His Gaseousness Victor Davis Hanson writes today in NRO’s Corner that Germany “wised up and rejected almost all of the policies and ideology that Obama is doing his best to implement in America.” Really? “Almost all” of them? Which ones? Before it enacted its vaunted austerity package, the German government passed a $42.5 billion stimulus […]

His Gaseousness Victor Davis Hanson writes today in NRO’s Corner that Germany “wised up and rejected almost all of the policies and ideology that Obama is doing his best to implement in America.”

Really? “Almost all” of them? Which ones?

Before it enacted its vaunted austerity package, the German government passed a $42.5 billion stimulus package at the outset of the crisis in 2008.

Then there’s the fact that the austerity package itself has been implemented with middling success; less than half of its deficit-reduction goals were met in 2011, according to Der Spiegel.

It’s true that Germany pared back regulations of its labor market and curtailed unemployment benefits as part of an aggressive export-led growth strategy — a strategy, it must be added, whose success depended in large measure on inflationary policies at Europe’s periphery.

But we’re still talking about Germany, the progenitor of “social market” capitalism.

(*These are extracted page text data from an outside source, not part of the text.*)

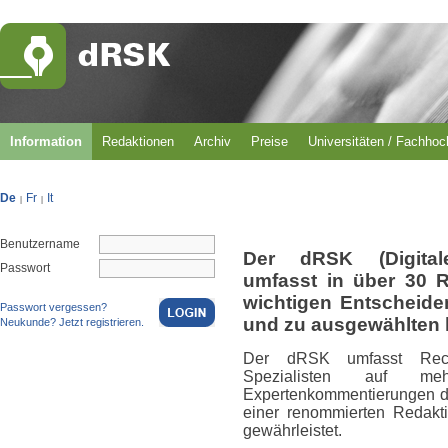
Information
Redaktionen
Archiv
Preise
Universitäten / Fachho
De
Fr
It
|
|
Benutzername
Der dRSK (Digital
Passwort
umfasst in über 30 
wichtigen Entscheid
Passwort vergessen?
und zu ausgewählten 
Neukunde? Jetzt registrieren.
Der dRSK umfasst Rech
Spezialisten auf m
Expertenkommentierungen du
einer renommierten Redakti
gewährleistet.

In terms of generosity, even after austerity, Germany’s Catholic-corporatist welfare model is closer to Scandinavia than it is the U.S.

Take Germany’s universal health care system, with its compulsory participation in a constellation of mostly nonprofit companies.

According to an NPR report:

All German workers pay about 8 percent of their gross income to a nonprofit insurance company called a sickness fund. Their employers pay about the same amount. Workers can choose among 240 sickness funds.

Basing premiums on a percentage-of-salary means that the less people make, the less they have to pay. The more money they make, the more they pay. This principle is at the heart of the system. Germans call it “solidarity.” The idea is that everybody’s in it together, and nobody should be without health insurance.

When this system experienced a budget crunch last year, what did the Merkel-led German government do? It increased mandatory contributions, from both employers and employees, from a total of 14.9 percent to 15.5 percent of gross income.

Is this what Victor Davis Hanson means when he says that, unlike Obama, Germany has steadfastly resisted the siren call of social democracy? Only in his dreams could Obama make America look more like Germany.

Why do I let myself get exercised by Hanson’s latest other-planetary blather? It’s much the same with Her Hackishness Jennifer Rubin. They’re like car wrecks. I have to peek.